*Data for this task*:
»»
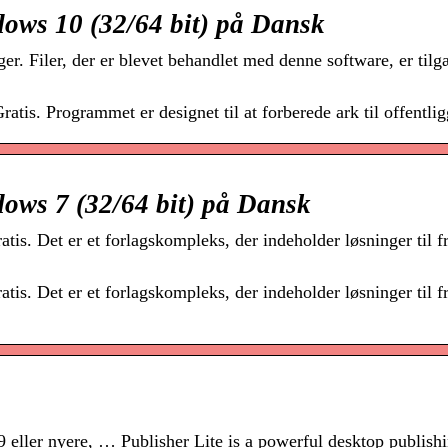
ows 10 (32/64 bit) på Dansk
er. Filer, der er blevet behandlet med denne software, er tilg
is. Programmet er designet til at forberede ark til offentlig
ows 7 (32/64 bit) på Dansk
s. Det er et forlagskompleks, der indeholder løsninger til fr
s. Det er et forlagskompleks, der indeholder løsninger til fr
eller nyere, … Publisher Lite is a powerful desktop publish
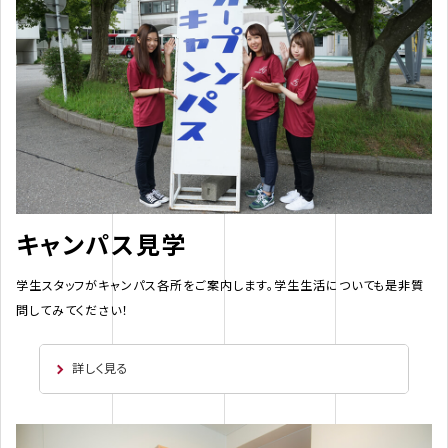
キャンパス見学
学生スタッフがキャンパス各所をご案内します。学生生活についても是非質
問してみてください！
詳しく見る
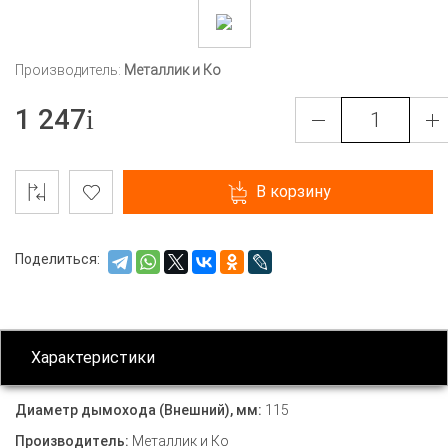
Производитель:
Металлик и Ко
1 247
В корзину
Поделиться:
Характеристики
Диаметр дымохода (Внешний), мм:
115
Производитель:
Металлик и Ко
««
*Work instruction*:
Would you repeat the listing word for word and skip every picture?

*Written solution*:
ows 10 (32/64 bit) på Dansk
er. Filer, der er blevet behandlet med denne software, er tilg
is. Programmet er designet til at forberede ark til offentlig
ows 7 (32/64 bit) på Dansk
s. Det er et forlagskompleks, der indeholder løsninger til fr
s. Det er et forlagskompleks, der indeholder løsninger til fr
eller nyere, … Publisher Lite is a powerful desktop publish
キャンパス見学
学生スタッフがキャンパス各所をご案内します。学生生活についても是非質
問してみてください！
詳しく見る
Производитель:
Металлик и Ко
1 247
В корзину
Поделиться:
Характеристики
Диаметр дымохода (Внешний), мм:
115
Производитель:
Металлик и Ко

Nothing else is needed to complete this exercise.